Assalaamu'alaikum wa rahmatullaahi wa barakaatuhu Ditaruihan stek. Nan kalimo.
 
Wassalaamu'alaikum,  Lembang Alam
 
 

Puncak Lawang 
 
Sesuai rencana, tepat jam sembilan pagi Pohan dan Aswin berangkat dari rumah di 
Koto Gadang. Cuaca mulai cerah. Kabut embun sudah tersapu dan matahari bersinar 
menghangatkan. Di hadapan terpampang dua sejoli Marapi dan Singgalang, utuh 
tanpa sedikitpun diselimuti awan. Pemandangan yang bukan main indahnya di mata 
Aswin. Kedua gunung kebanggaan Ranah Minang itu seolah-olah sepenjangkauan 
tangan jaraknya di depan mereka. 
 
’Pohan! Bisa kita berhenti sebentar?
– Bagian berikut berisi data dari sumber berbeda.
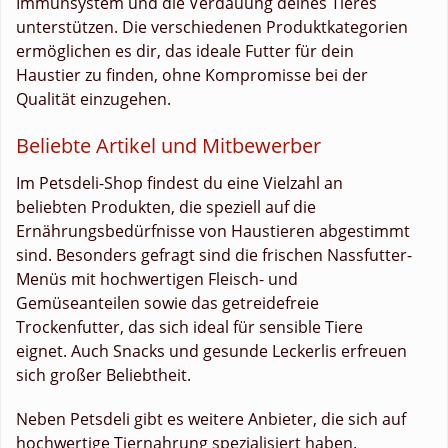
Immunsystem und die Verdauung deines Tieres
unterstützen. Die verschiedenen Produktkategorien
ermöglichen es dir, das ideale Futter für dein
Haustier zu finden, ohne Kompromisse bei der
Qualität einzugehen.
Beliebte Artikel und Mitbewerber
Im Petsdeli-Shop findest du eine Vielzahl an
beliebten Produkten, die speziell auf die
Ernährungsbedürfnisse von Haustieren abgestimmt
sind. Besonders gefragt sind die frischen Nassfutter-
Menüs mit hochwertigen Fleisch- und
Gemüseanteilen sowie das getreidefreie
Trockenfutter, das sich ideal für sensible Tiere
eignet. Auch Snacks und gesunde Leckerlis erfreuen
sich großer Beliebtheit.
Neben Petsdeli gibt es weitere Anbieter, die sich auf
hochwertige Tiernahrung spezialisiert haben.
Aku ingin memotret kedua gunung yang indah 
ini,’  kata Aswin.
 
’Tentu. No problem. Kita berhenti di pinggir di depan itu,’ jawab Pohan sambil 
meminggirkan mobil.
 
’Masih seringkah gunung Marapi ini menunjukkan aktifitasnya?’ Aswin bertanya, 
sambil dia membidik kedua gunung itu dengan camera kecilnya. .
 
’Masih. Kadang-kadang mengeluarkan awan dan debu panas, kadang-kadang sampai 
terlihat mengeluarkan api,’ jawab Pohan.
 
’Kalau dia meletus tentu daerah di sekitar sini akan kena debu letusannya,’ 
Aswin menebak.
 
’Betul. Daerah Bukit Tinggi dan sekitarnya mengalami hujan abu kalau gunung itu 
meletus.’
 
’Sementara gunung Singgalang aman-aman saja bukan?’ 
 
’Ya, karena gunung Singgalang bukan gunung berapi. Atau dikatakan juga gunung 
berapi yang sudah mati.’
 
’Benar-benar indah kedua gunung ini. Apalagi disaat cuaca cerah seperti ini. OK 
mari kita teruskan perjalanan,’ kata Aswin.
 
Mobil mereka kembali melaju menuju Koto Tuo lalu berbelok ke kanan, memasuki 
jalan ke Matur. Melalui hamparan sawah dengan padi yang masih hijau di kanan 
dan kiri jalan. Sebahagian sawah itu ada yang masih belum ditanami. Terlihat 
orang membajak sawah dengan bantuan kerbau. Aswin memotretnya dari mobil yang 
sedang berjalan.
 
’Kamu mau kita berhenti lagi untuk memotret orang membajak itu?’ tanya Pohan.
 
’Tidak usah. Cukup sambil berjalan saja. Takutnya nanti waktu kita habis 
sebelum sampai di Lawang dan Maninjau,’ jawab Aswin.
 
Jalan itu tidak terlalu ramai dengan kendaraan. Kadang-kadang saja mereka 
berpapasan dengan angkutan umum dan sekali-sekali dengan kendaraan pribadi. 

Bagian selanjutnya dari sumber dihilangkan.